Let me try again. First, I should state clearly that interest earned on Treasury bills is subject to federal income tax but exempt from state and local income tax.
The major area of confusion seems to be the timing--that is, the date on which the interest is earned and you become liable for reporting it on your tax return.
If you buy a six-month T-bill during the first half of any year, it matures during the second half. No problem here--the interest is taxable and should be reported for the year in which both the purchase and redemption occurred.
But we run into a question if the purchase is made during the last six months of one year and the bill matures and is paid off in the following year. For which tax year do you report the interest?
Let me use the same example I used last November. We'll assume that next August (1982) you go to the office of the Bureau of Public Debt in the District and deposit a noncompetitive bid for a six-month T-bill at the following week's auction. Along with the bid you leave the required certified check for $10,000.
(A noncompetitive bid means you agree in advance to pay the average price of all bids accepted by the Treasury Department from the large institutional buyers like savings institutions and pension funds.
(You may submit a competitive bid in which you signify what you will pay. But then you risk not getting the bill at all, if your bid is lower than the lowest bid Treasury accepts that week.)
When the auction is over, we'll assume that the average bid was $9,250--a discount of $750 for the six-month bill, equal to 15 percent on an annual basis.
Shortly after the auction the Treasury Department will send you a check for $750. This is not your interest payment, and therefore is not income subject to tax.

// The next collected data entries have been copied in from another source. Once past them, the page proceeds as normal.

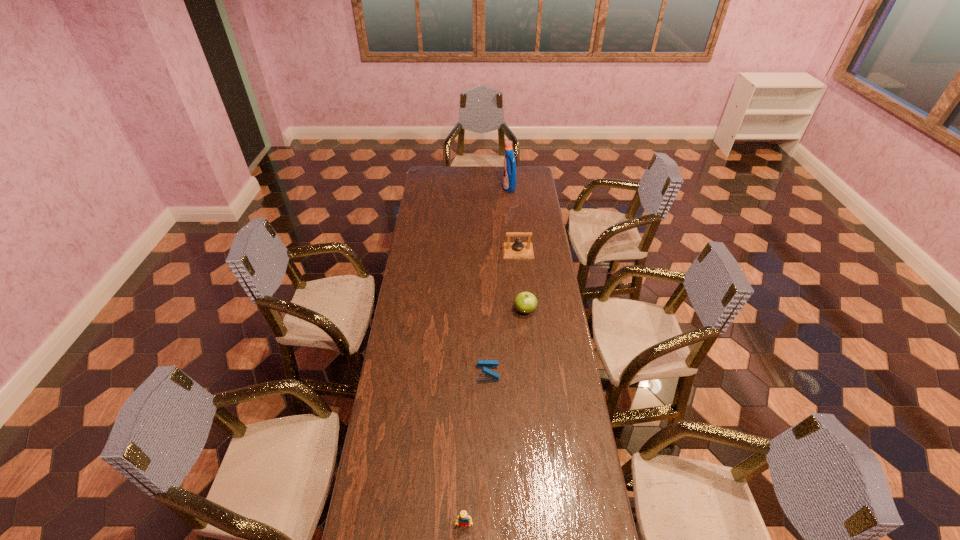 I want to click on free space at the left edge of the desktop, so click(x=421, y=301).

You are a GUI agent. You are given a task and a screenshot of the screen. Output one action in this format:
    pyautogui.click(x=<x>, y=<y>)
    Task: Click on the blank space at the right edge
    Image resolution: width=960 pixels, height=540 pixels.
    Given the screenshot: What is the action you would take?
    click(545, 227)

This screenshot has height=540, width=960. In the image, there is a desktop. Identify the location of free region at the far left corner. (425, 167).

This screenshot has width=960, height=540. I want to click on free space between the tallest object and the leftmost object, so click(x=487, y=356).

What are the coordinates of `free point between the fourth farthest object and the second farthest object` in the screenshot? It's located at (503, 312).

Locate an element on the screen. The width and height of the screenshot is (960, 540). free point between the bell and the stapler is located at coordinates (503, 312).

Locate an element on the screen. This screenshot has height=540, width=960. free space between the farthest object and the bell is located at coordinates (514, 220).

The width and height of the screenshot is (960, 540). Find the location of `vacant point located between the leftmost object and the stapler`. vacant point located between the leftmost object and the stapler is located at coordinates (476, 449).

This screenshot has height=540, width=960. In order to click on vacant space that is in between the stapler and the Lego in this screenshot , I will do `click(476, 449)`.

Where is `free area in between the Lego and the stapler`? free area in between the Lego and the stapler is located at coordinates (476, 449).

Instead, it is the Treasury Department's refund to you of the difference between the $10,000 you deposited with your bid and the actual $9,250 cost of the T-bill, based on the results of the auction.
Six months later--in February 1983--the bill matures and the Treasury Department will then pay you $10,000, the full face amount of the bill.
Now you have received interest income of $750, the difference between the $9,250 you paid for the bill and the $10,000 face amount you were paid at maturity.
So the interest is taxable in 1983, the year the T-bill matures, and not in 1982, the year it was purchased.
And the true yield is not based on the amount of the discount, because you had only $9,250 invested for the six-month period rather than the $10,000 face amount.
So instead of 15 percent, the yield is actually 16.2 percent: $750 divided by $9,250 equals .081 for the six month period, multiplied by two to get the annual non-compounded yield.
Question: My children, aged 14 and 16 years, earned more than $3,400 each in interest last year. Should they file independent tax returns? If so, will I lose exemptions for them?
Answer: The answer to your first question is yes--each child will have to file his or her own tax return. For a child eligible to be claimed as a dependent on the parent's return the filing trigger is $1,000 of taxable interest, dividends or other unearned income.
Each child gets his own $1,000 personal exemption on his return, but can't take the zero bracket amount (the old standard deduction) unless he also had earned income of $2,300 or more. However, he can itemize on Schedule A and claim any legitimate deductions paid from his income.
And you get to claim the children as dependents on your own tax return too--one of the rare times when Uncle Sam allows a double benefit.